Jessie: Today I spent an hour sitting in an underground pit that used to be a traditional Mayan sauna listening to an old Mayan guy tell me in Spanish about how NGOs don't help anyone except for the people who run them, and in fact they are often doing harmful things to the environment in their naive attempts to make things better. This is just a small piece of the puzzle that my team is trying to put together - how do we identify what community-based tourism is, and how do we encourage communities to adopt the principles we identify in order to make their tourism operations more sustainable? We are visiting lots of communities around the lake to take a look at what they have going on and interview some key stakeholders. On Friday we are going to gander at the town where people go to re-align their chakras and practice their yoga positions. Today's visit was to the place where people go to get cheap drugs and/or study Spanish in outdoor garden schools. Two days ago we went to the town that has put into action a true community-based operation, right down to the women's weaving cooperatives and the tree-planting tours. What a mix. I have no idea how we're going to sew this all up into a cohesive presentation, let alone some sort of deliverable product. But I have to say, this is a pretty cool experience. Even with all the beans and tortillas.
3 comments:
Looks great Jessie, rough at times but a worthwhile experience. I bring up the same questions about the efficacy of all the NGO's in Cambodia. I asked one of my only local friends what she thought, and she said she thinks it's been very helpful, but she's well off and her father is political so who knows. It reminds me of that saying for, I think, the medical field of the US: "First, do no harm." Not bad advice.

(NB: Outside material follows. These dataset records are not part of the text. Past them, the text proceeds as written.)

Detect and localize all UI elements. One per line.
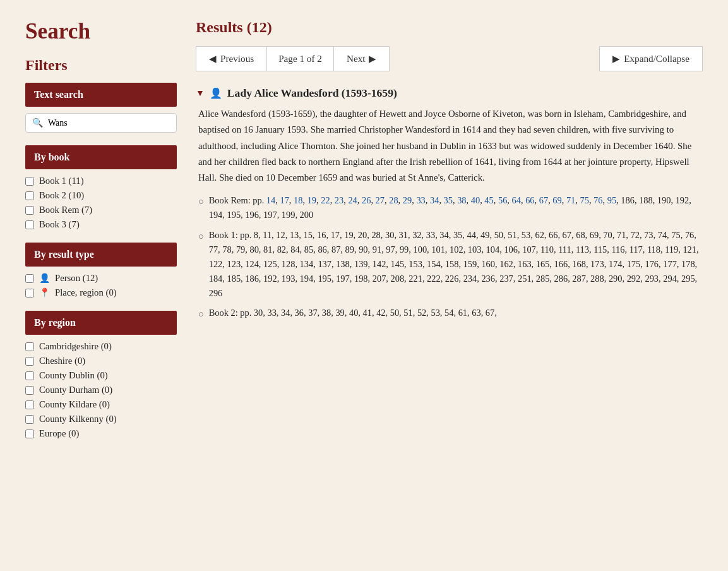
previous-button[interactable]: ◀ Previous: [196, 46, 267, 71]
county-kildare-option: County Kildare (0): [25, 399, 177, 410]
ref-link[interactable]: 34: [430, 195, 439, 205]
county-durham-label: County Durham (0): [39, 385, 112, 395]
ref-link[interactable]: 40: [471, 195, 480, 205]
county-kilkenny-checkbox[interactable]: [25, 415, 34, 424]
by-region-group: By region Cambridgeshire (0) Cheshire (0…: [25, 311, 177, 439]
ref-link[interactable]: 38: [457, 195, 466, 205]
book1-checkbox[interactable]: [25, 177, 34, 186]
by-result-type-header[interactable]: By result type: [25, 243, 177, 267]
ref-link[interactable]: 14: [266, 195, 275, 205]
ref-link[interactable]: 56: [498, 195, 507, 205]
ref-link[interactable]: 64: [512, 195, 521, 205]
book2-label: Book 2 (10): [39, 190, 84, 201]
ref-link[interactable]: 45: [484, 195, 493, 205]
ref-link[interactable]: 75: [580, 195, 589, 205]
county-durham-option: County Durham (0): [25, 385, 177, 395]
text-search-group: Text search 🔍: [25, 83, 177, 133]
ref-link[interactable]: 18: [294, 195, 302, 205]
ref-link[interactable]: 76: [594, 195, 602, 205]
ref-link[interactable]: 28: [389, 195, 398, 205]
result-header: ▼ 👤 Lady Alice Wandesford (1593-1659): [196, 87, 703, 100]
ref-link[interactable]: 33: [416, 195, 425, 205]
book1-bullet: ○: [198, 229, 204, 244]
ref-link[interactable]: 27: [376, 195, 385, 205]
book-rem-bullet: ○: [198, 195, 204, 209]
ref-link[interactable]: 95: [607, 195, 616, 205]
by-book-header[interactable]: By book: [25, 145, 177, 169]
book3-option: Book 3 (7): [25, 219, 177, 230]
search-box: 🔍: [25, 113, 177, 133]
ref-link[interactable]: 17: [280, 195, 289, 205]
ref-link[interactable]: 35: [444, 195, 453, 205]
person-label: Person (12): [55, 273, 98, 284]
book1-label: Book 1 (11): [39, 176, 84, 186]
book2-ref: ○ Book 2: pp. 30, 33, 34, 36, 37, 38, 39…: [198, 306, 703, 322]
place-checkbox[interactable]: [25, 289, 34, 298]
ref-link[interactable]: 24: [348, 195, 357, 205]
ref-link[interactable]: 26: [362, 195, 371, 205]
person-option: 👤 Person (12): [25, 273, 177, 284]
ref-link[interactable]: 22: [321, 195, 330, 205]
place-label: Place, region (0): [55, 287, 117, 298]
cambridgeshire-label: Cambridgeshire (0): [39, 341, 112, 352]
person-checkbox[interactable]: [25, 274, 34, 283]
ref-link[interactable]: 29: [403, 195, 412, 205]
next-button[interactable]: Next ▶: [333, 46, 390, 71]
by-book-group: By book Book 1 (11) Book 2 (10) Book Rem…: [25, 145, 177, 230]
previous-label: Previous: [220, 53, 254, 64]
result-toggle[interactable]: ▼: [196, 88, 205, 99]
county-dublin-option: County Dublin (0): [25, 370, 177, 381]
europe-checkbox[interactable]: [25, 430, 34, 438]
ref-link[interactable]: 19: [307, 195, 316, 205]
cheshire-checkbox[interactable]: [25, 357, 34, 366]
expand-label: Expand/Collapse: [624, 53, 689, 64]
cheshire-option: Cheshire (0): [25, 356, 177, 366]
next-arrow-icon: ▶: [369, 53, 376, 64]
ref-link[interactable]: 67: [539, 195, 548, 205]
place-option: 📍 Place, region (0): [25, 287, 177, 298]
ref-link[interactable]: 66: [525, 195, 534, 205]
ref-link[interactable]: 69: [552, 195, 561, 205]
person-icon: 👤: [39, 273, 50, 284]
county-dublin-label: County Dublin (0): [39, 370, 108, 381]
result-entry: ▼ 👤 Lady Alice Wandesford (1593-1659) Al…: [196, 87, 703, 322]
search-input[interactable]: [48, 118, 170, 128]
county-kilkenny-label: County Kilkenny (0): [39, 414, 117, 424]
bookrem-option: Book Rem (7): [25, 205, 177, 215]
right-panel: Results (12) ◀ Previous Page 1 of 2 Next…: [196, 19, 703, 452]
cheshire-label: Cheshire (0): [39, 356, 85, 366]
book2-checkbox[interactable]: [25, 191, 34, 200]
cambridgeshire-checkbox[interactable]: [25, 342, 34, 351]
book2-option: Book 2 (10): [25, 190, 177, 201]
place-icon: 📍: [39, 287, 50, 298]
filters-heading: Filters: [25, 57, 177, 74]
book3-checkbox[interactable]: [25, 220, 34, 229]
cambridgeshire-option: Cambridgeshire (0): [25, 341, 177, 352]
ref-link[interactable]: 71: [566, 195, 575, 205]
left-panel: Search Filters Text search 🔍 By book Boo…: [25, 19, 177, 452]
page-indicator: Page 1 of 2: [267, 46, 333, 71]
search-icon: 🔍: [32, 117, 43, 128]
bookrem-label: Book Rem (7): [39, 205, 92, 215]
result-name: Lady Alice Wandesford (1593-1659): [227, 87, 397, 100]
book2-bullet: ○: [198, 307, 204, 322]
book3-label: Book 3 (7): [39, 219, 80, 230]
expand-collapse-button[interactable]: ▶ Expand/Collapse: [599, 46, 703, 71]
book-refs: ○ Book Rem: pp. 14, 17, 18, 19, 22, 23, …: [196, 193, 703, 321]
book-rem-text: Book Rem: pp. 14, 17, 18, 19, 22, 23, 24…: [209, 193, 703, 222]
county-kildare-label: County Kildare (0): [39, 399, 110, 410]
expand-arrow-icon: ▶: [612, 53, 620, 64]
by-region-header[interactable]: By region: [25, 311, 177, 335]
county-dublin-checkbox[interactable]: [25, 371, 34, 380]
bookrem-checkbox[interactable]: [25, 206, 34, 215]
person-result-icon: 👤: [210, 87, 222, 99]
pagination-bar: ◀ Previous Page 1 of 2 Next ▶ ▶ Expand/C…: [196, 46, 703, 71]
county-kildare-checkbox[interactable]: [25, 400, 34, 409]
text-search-header[interactable]: Text search: [25, 83, 177, 107]
county-kilkenny-option: County Kilkenny (0): [25, 414, 177, 424]
page-title: Search: [25, 19, 177, 44]
europe-option: Europe (0): [25, 428, 177, 439]
previous-arrow-icon: ◀: [209, 53, 217, 64]
county-durham-checkbox[interactable]: [25, 386, 34, 395]
ref-link[interactable]: 23: [335, 195, 343, 205]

I'm rambling because I'm in the middle of Laos and taking full advantage of cheap drinks. Tomorrow I go on an eco-tour I'll tell you all about. Miss you tons, and enjoy Guatemala!
Hey J & P!
I'm glad you two are having such a good?/revealing?/authentic?experience. I think it's good that we are all questioning the NGO's, theoretically it will keep them focused on their purpose. I can't wait to see Jessie's moves! I bet Pei is a great B-person teacher.
More photos!
Pei, who knew your B-girl expertise could be so transferable. All that time with you didn't get me any more soul... I'm already pretty full of it (can you tell I'm in a pun-loving culture?) so it's more understandable.
The lake looks flippin gorgeous, if I figure out a way to take my vacation to Mexico instead of Costa Rica, I'll be passing through fo sheezy.
On the monotonous food front, I'm in agreement, and I'll be honest that I had a pretty conflicted reaction to reading that the government is subsidizing beans because of the food crisis. NO MORE!!!
And Jarrett, no joke- do no harm was seriously deep for me. How do we do that??? The very existence of NGOs in communities does harm to an extent doesn't it? Do no harm to what? The environment? The culture? The value systems of the people? Their economies? Their women? Some can't do any of those things right... you'll be happy to know that I haven't found any children working for World Vision. You know, nothing like "We found you a sponsor parent, now earn your keep ." Now who's rambling.